ROXBURY, NJ - Maybe it's the high-pitched screams of 11-year-old girls when a teammate bangs a ball over the head of an outfielder. It could be the scary grunt of a pig-tailed, 14-year-old fastpitch ace as she lets loose a 55 m.p.h. curveball. Or the way a skinny speedster adjusts her sliding pad after stealing yet another base.
In terms of athleticism, power and speed, softball is trumped by baseball. But there remains something special about the game, including the fact that it serves as a haven of competitiveness for older men whose days of throwing (or hitting) rocketing hardballs are long gone.
If all goes according to plan, the final inning for those sights and sounds at Roxbury's Horseshoe Lake Recreation Complex in Succasunna are coming. Nothing is formalized, but town officials are talking about removing Horseshoe Lake's three softball diamonds and replacing them with fields of a more rectangular and completely grassy nature.

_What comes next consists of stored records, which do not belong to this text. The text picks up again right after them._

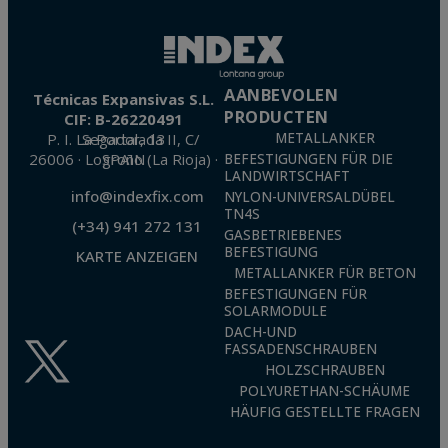
The user may at any time exercise their rights of access, rectification, cancellation
and opposition under the provisions of the General Data Protection Regulation
(GDPR) 2016 by sending a letter together with a photocopy of your ID, to P.I. La
Portalada II | c/ Segador 13, 26006 | Logroño (La Rioja).
AANBEVOLEN
Técnicas Expansivas S.L.
PRODUCTEN
CIF: B-26220491
P. I. La Portalada II, C/ Segador, 13
METALLANKER
26006 · Logroño (La Rioja) · SPAIN
BEFESTIGUNGEN FÜR DIE
LANDWIRTSCHAFT
info@indexfix.com
NYLON-UNIVERSALDÜBEL
TN4S
(+34) 941 272 131
GASBETRIEBENES
BEFESTIGUNG
KARTE ANZEIGEN
METALLANKER FÜR BETON
BEFESTIGUNGEN FÜR
SOLARMODULE
DACH-UND
FASSADENSCHRAUBEN
HOLZSCHRAUBEN
POLYURETHAN-SCHÄUME
HÄUFIG GESTELLTE FRAGEN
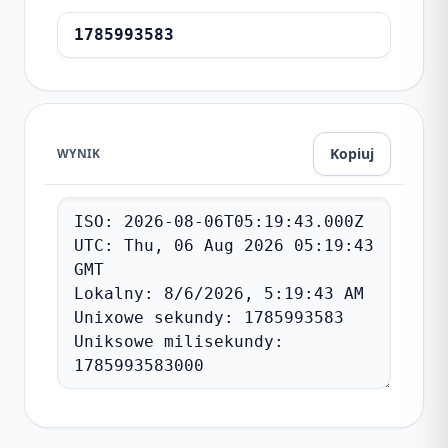
Kopiuj
WYNIK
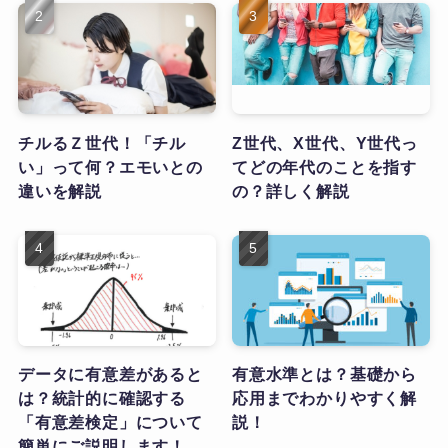
チルるＺ世代！「チル
Z世代、X世代、Y世代っ
い」って何？エモいとの
てどの年代のことを指す
違いを解説
の？詳しく解説
データに有意差があると
有意水準とは？基礎から
は？統計的に確認する
応用までわかりやすく解
「有意差検定」について
説！
簡単にご説明します！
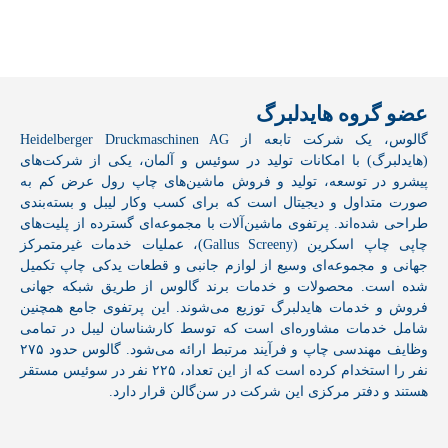
عضو گروه هایدلبرگ
گالوس، یک شرکت تابعه از Heidelberger Druckmaschinen AG
(هایدلبرگ) با امکانات تولید در سوئیس و آلمان، یکی از شرکت‌های
پیشرو در توسعه، تولید و فروش ماشین‌های چاپ رول عرض کم به
صورت متداول و دیجیتال است که برای کسب ‌وکار لیبل و بسته‌بندی
طراحی شده‌اند. پرتفوی ماشین‌آلات با مجموعه‌ای گسترده از پلیت‌های
چاپی چاپ اسکرین (Gallus Screeny)، عملیات خدمات غیرمتمرکز
جهانی و مجموعه‌ای وسیع از لوازم جانبی و قطعات یدکی چاپ تکمیل
شده است. محصولات و خدمات برند گالوس از طریق شبکه جهانی
فروش و خدمات هایدلبرگ توزیع می‌شوند. این پرتفوی جامع همچنین
شامل خدمات مشاوره‌ای است که توسط کارشناسان لیبل در تمامی
وظایف مهندسی چاپ و فرآیند مرتبط ارائه می‌شود. گالوس حدود ۲۷۵
نفر را استخدام کرده است که از این تعداد، ۲۲۵ نفر در سوئیس مستقر
هستند و دفتر مرکزی این شرکت در سن‌گالن قرار دارد.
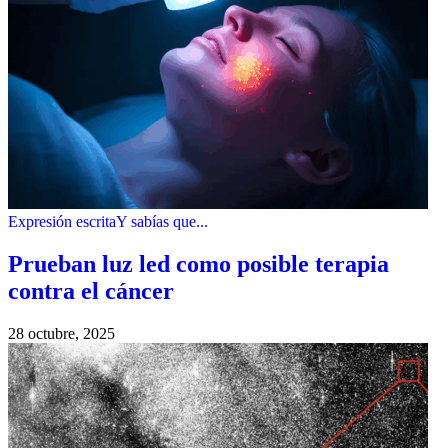
Expresión escrita
Y sabías que...
Prueban luz led como posible terapia
contra el cáncer
28 octubre, 2025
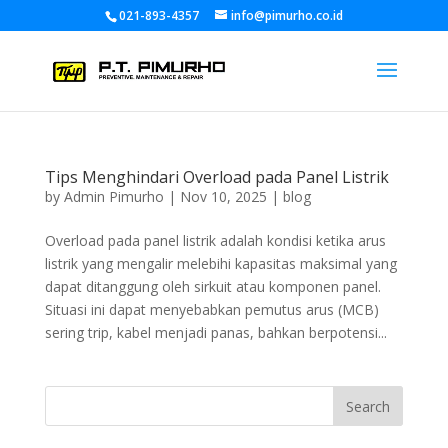
021-893-4357
info@pimurho.co.id
Tips Menghindari Overload pada Panel Listrik
by
Admin Pimurho
|
Nov 10, 2025
|
blog
Overload pada panel listrik adalah kondisi ketika arus
listrik yang mengalir melebihi kapasitas maksimal yang
dapat ditanggung oleh sirkuit atau komponen panel.
Situasi ini dapat menyebabkan pemutus arus (MCB)
sering trip, kabel menjadi panas, bahkan berpotensi...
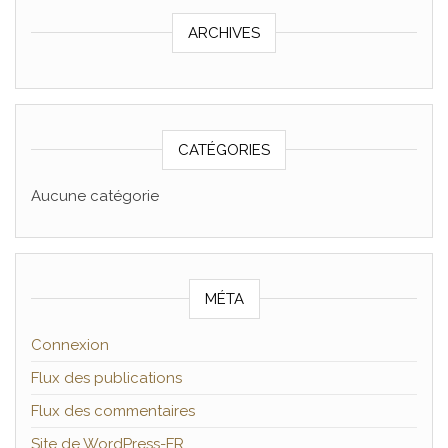
ARCHIVES
CATÉGORIES
Aucune catégorie
MÉTA
Connexion
Flux des publications
Flux des commentaires
Site de WordPress-FR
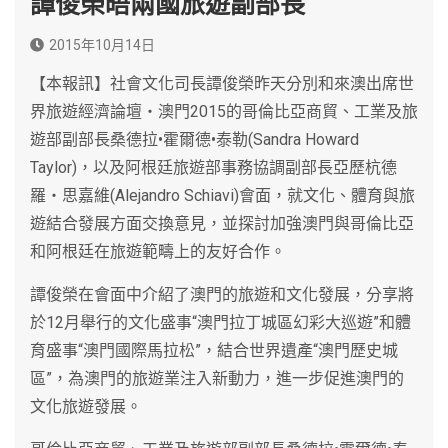
譚俊榮晤兩國旅遊副部長
2015年10月14日
【本報訊】社會文化司長譚俊榮昨天分別和來澳出席世
界旅遊經濟論壇‧澳門2015的哥倫比亞商貿、工業及旅
遊部副部長桑德拉•霍爾德•泰勒(Sandra Howard
Taylor)，以及阿根廷旅遊部事務協調副部長亞歷杭德
羅‧思嘉維(Alejandro Schiavi)會面，就文化、體育與旅
遊結合發展方面交換意見，並探討加強澳門與哥倫比亞
和阿根廷在旅遊範疇上的友好合作。
譚俊榮在會面中介紹了澳門的旅遊和文化發展，分享將
於12月舉行的文化盛事“澳門拉丁城區幻彩大巡遊”和體
育盛事“澳門國際馬拉松”，結合世界遺產“澳門歷史城
區”，為澳門的旅遊業注入新動力，進一步促進澳門的
文化旅遊發展。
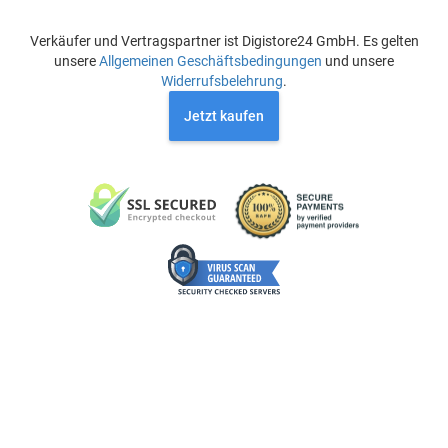
Verkäufer und Vertragspartner ist Digistore24 GmbH. Es gelten
unsere
Allgemeinen Geschäftsbedingungen
und unsere
Widerrufsbelehrung
.
Jetzt kaufen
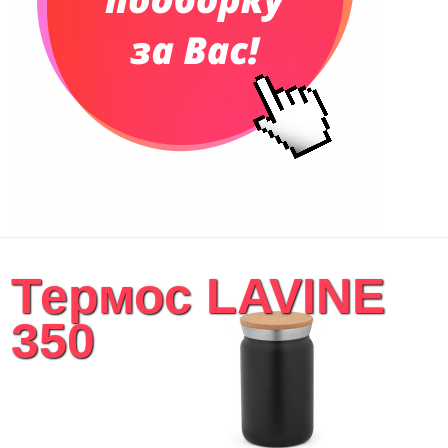
Конференц-сумки
Чемоданы
Сумки для покупок промо
Несессеры и косметички
Сумки спортивные
Сумки дорожные
Портфели
Чехлы для планшетов и ноутбуков
Сумка на пояс или шею
Аксессуары
Женские сумки
Термос LAVINE
Уютный дом
Текстиль для ванной комнаты
350
Кухонные приспособления
Кухонный текстиль
Ножи разделочные доски
Фоторамки и фотоальбомы
Уход за обувью
Игрушки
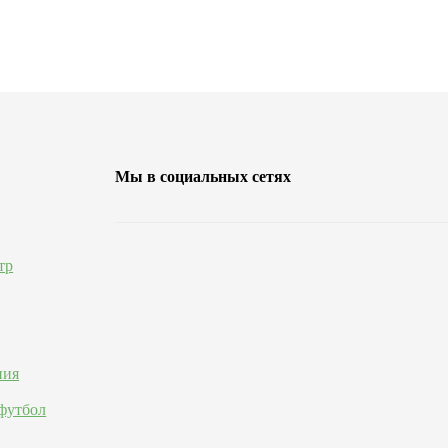
Мы в социальных сетях
тр
ния
футбол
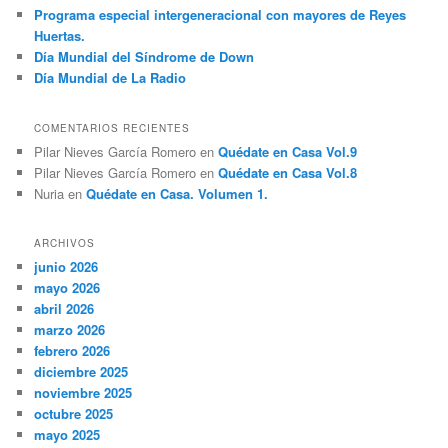
Programa especial intergeneracional con mayores de Reyes
Huertas.
Día Mundial del Síndrome de Down
Día Mundial de La Radio
COMENTARIOS RECIENTES
Pilar Nieves García Romero
en
Quédate en Casa Vol.9
Pilar Nieves García Romero
en
Quédate en Casa Vol.8
Nuria
en
Quédate en Casa. Volumen 1.
ARCHIVOS
junio 2026
mayo 2026
abril 2026
marzo 2026
febrero 2026
diciembre 2025
noviembre 2025
octubre 2025
mayo 2025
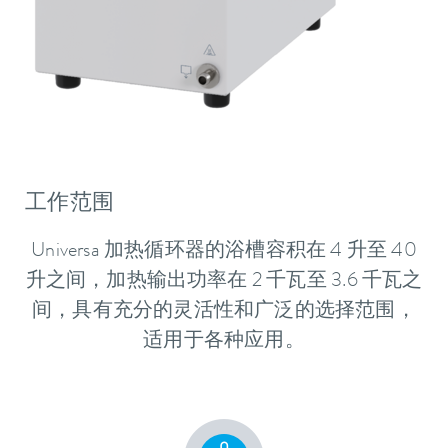
工作范围
Universa 加热循环器的浴槽容积在 4 升至 40
升之间，加热输出功率在 2 千瓦至 3.6 千瓦之
间，具有充分的灵活性和广泛的选择范围，
适用于各种应用。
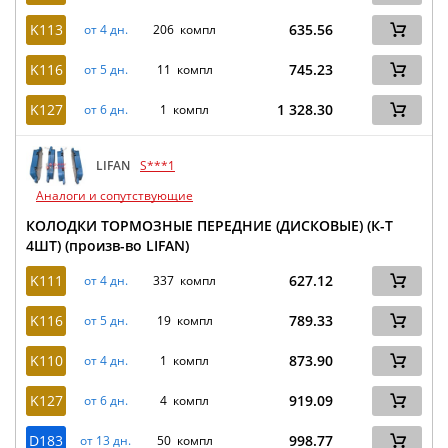
K113
635.56
от 4 дн.
206 компл
K116
745.23
от 5 дн.
11 компл
K127
1 328.30
от 6 дн.
1 компл
LIFAN
S***1
Аналоги и сопутствующие
КОЛОДКИ ТОРМОЗНЫЕ ПЕРЕДНИЕ (ДИСКОВЫЕ) (К-Т
4ШТ) (произв-во LIFAN)
K111
627.12
от 4 дн.
337 компл
K116
789.33
от 5 дн.
19 компл
K110
873.90
от 4 дн.
1 компл
K127
919.09
от 6 дн.
4 компл
D183
998.77
от 13 дн.
50 компл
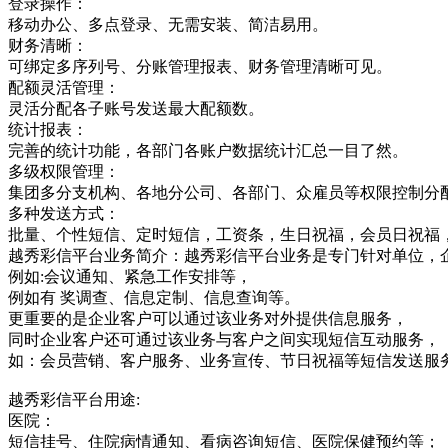
登录操作：
移动办公、多点登录、无需安装、简洁易用。
财务清晰：
可绑定多序列号、分账管理报表、财务管理清晰可见。
配额灵活管理：
灵活分配各子账号发送最大配额数。
统计报表：
完善的统计功能，各部门各账户数据统计汇总一目了然。
多级权限管理：
集团多分支机构、各地分公司、各部门、众雇员等权限控制分
多种发送方式：
批量、个性短信、定时短信，工资条，生日祝福，会员日祝福
越秀彩信平台业务简介：越秀彩信平台业务是专门针对单位，
例如:会议通知、紧急工作安排等，
例如有 奖调查、信息定制、信息查询等。
更重要的是企业客户可以通过该业务对外提供信息服务，
同时企业客户还可通过该业务与客户之间实现短信互动服务，
如：会员营销、客户服务、业务宣传、节日祝福等短信发送服
越秀彩信平台用途:
医院：
短信挂号、住院病情通知、看病咨询短信、医院保健预约等；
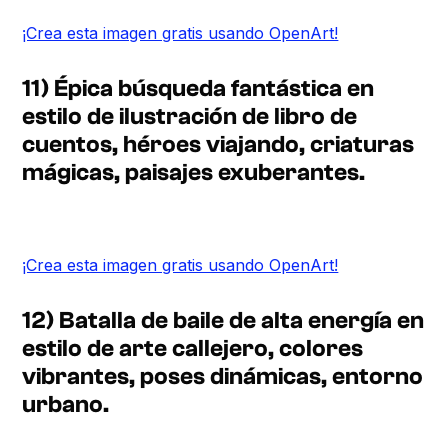
¡Crea esta imagen gratis usando OpenArt!
11) Épica búsqueda fantástica en
estilo de ilustración de libro de
cuentos, héroes viajando, criaturas
mágicas, paisajes exuberantes.
¡Crea esta imagen gratis usando OpenArt!
12) Batalla de baile de alta energía en
estilo de arte callejero, colores
vibrantes, poses dinámicas, entorno
urbano.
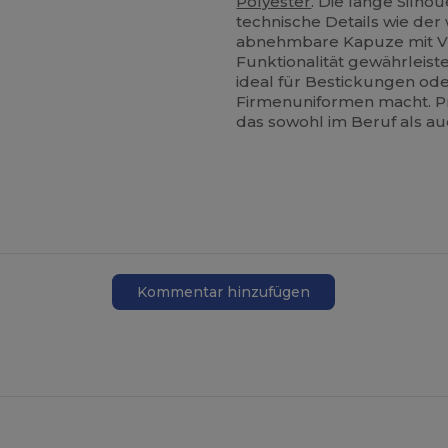
Polyester
. Die lange Silho
technische Details wie de
abnehmbare Kapuze mit Vis
Funktionalität gewährleist
ideal für Bestickungen ode
Firmenuniformen macht. Pr
das sowohl im Beruf als au
Kommentar hinzufügen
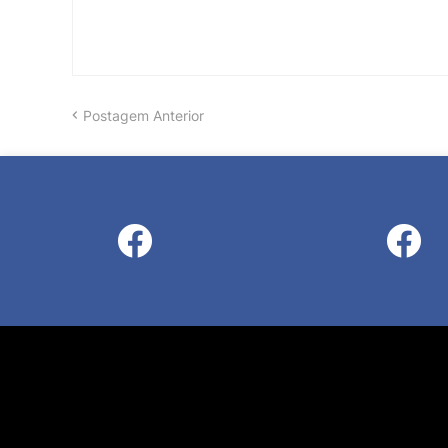
Postagem Anterior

"The plan is to put in multi-purpose fields for football, soccer and lacrosse at Horseshoe Lake," said Roxbury Recreation Department Director Dave Stierli.
This might be seen as sinful to folks who love softball, especially those who've had it up to here with soccer. However, before you begin pummeling Stierli with copies of Ann Coulter's treatise on soccer's anti-Americanism, the demise of softball at Horseshoe Park is only happening because another corner of Roxbury is on the verge of becoming a Northwest Jersey softball mecca.
Now under construction, the $3.5 million Landing Park Recreation Complex is pretty much all softball, and the facilities will trump those in Succasunna. While only one of the Horseshoe Lake complex's softball diamonds are now lit, all three of the new Landing diamonds will be illuminated, said Stierli.
The site will also have the types of modern features that draw weekend-long softball tournaments, events that can bring dozens of teams and hundreds of people to the community. "We hope to have tournaments play in Landing Park," said Stierli. "People travel from all over the U.S. for these tournaments."
At Sal's Pizzeria in Landing, co-owner Kandi Archer said she is looking forward to the influx of hungry softballers.
"I think it's a great thing for the community," she said. "We've been here for 28 years and we're glad to see something like this come ... It could do a lot for the area. I think the area needs something and I think the softball fields are a great idea."
Stierli said the new fields at Landing should be ready for ballgames by the autumn of 2015. Plans for how to replace the softball diamonds at Horseshoe Lake are still in the very preliminary "conversation" stages and the change isn't likely to occur until 2016 at the soonest. Stierli stressed there are no plans to remove the complex's baseball field, the site of Morris County high school baseball championship tournaments.